Hierarchical composite polyaniline-(electrospun polystyrene) fibers applied to heavy metal remediation.

We describe the in situ preparation of a multipurpose hierarchical polyaniline-polystyrene (PANI-PS) composite based in the chemical polymerization of PANI on nonwoven (NW) electrospun PS mats. We performed a detailed study of the properties of these materials to select the best strategies to incorporate PANI chains into pristine NW PS mats without compromising the original porosity and mechanical flexibility of the matrices. The resulting composites presented nanostructured PANI chains highly dispersed in the interior of the NW PS mat and showed good electrical properties and surface-wetting characteristics that could be easily controlled. In particular, we show that these NW PANI-PS mats exhibit interesting properties in their interaction with heavy metal ions. For instance, their high adsorption capacities toward dispersed Hg(II), Cd(II), Pb(II), Cr(VI), and Cu(II) ions make them promising materials for water remediation, by providing a simple manner of collecting and removing these metals from aqueous systems.
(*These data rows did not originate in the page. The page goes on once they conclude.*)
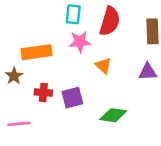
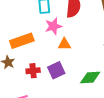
orange triangle: (103, 66) -> (64, 44), moved, turned -32

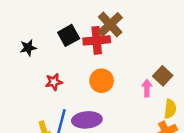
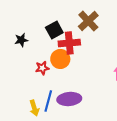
red cross: (97, 40) -> (69, 43), moved
orange circle: (102, 81) -> (60, 59), moved

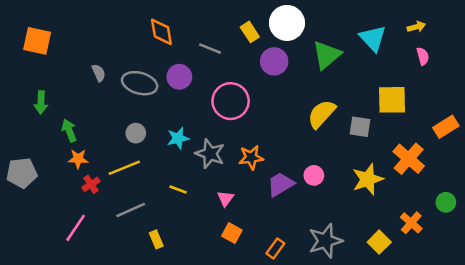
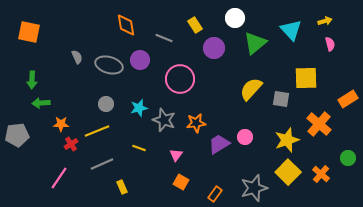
white circle: (287, 23) -> (235, 18), moved, size x0.7
green arrow: (69, 131) -> (41, 103), moved, turned -72
yellow square: (379, 242) -> (288, 172), moved, size x1.4

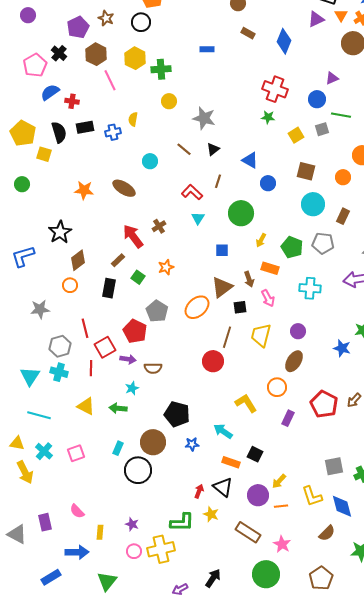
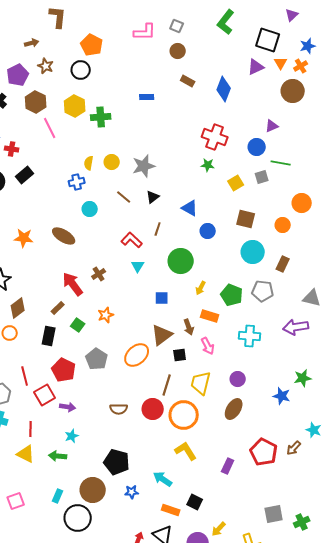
yellow circle: (169, 101) -> (112, 162), moved
gray star: (204, 118) -> (144, 166), turned -30
yellow semicircle: (133, 119) -> (89, 163), moved
black rectangle: (85, 127) -> (25, 175), turned -30
blue cross: (113, 132) -> (77, 182), moved
red pentagon: (135, 331) -> (64, 370), moved
red line: (91, 368) -> (31, 429), moved
brown semicircle: (153, 368) -> (119, 409), moved
orange circle: (277, 387) -> (184, 415), moved, size x1.5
In fact, the NW electrospun mats here presented do not suffer from the usual limitations found in materials commonly employed as adsorbents, such as a tendency to agglomerate or accumulate in the environment because of difficulties of properly recovering them after use. To better understand the nature of each pairwise metal-PANI interaction, we performed a thorough investigation of the optical and electrical changes induced by the metal adsorption in the NW PANI-PS mats. As a consequence of their interaction with the metal ions, the visual aspect of the mats change, a fact more evident in the case of Cr(VI) removal, when the matrices vary their color from green to purple. These changes are related to the variation of the oxidation state of the PANI chains: as the ion metals are progressively adsorbed into the mat, they promote the conversion in varying degrees of the PANI chains from salt emeraldine to the pernigraniline form, and the mats become more resistive. We implemented an electrical impedance investigation of the charge transport characteristics of NW PANI-PS mat, and the results indicate that they are sensitive to the type of metal ion adsorbed and that the amount of ions adsorbed in each case is mostly related to the standard electrode potential of the metal considered.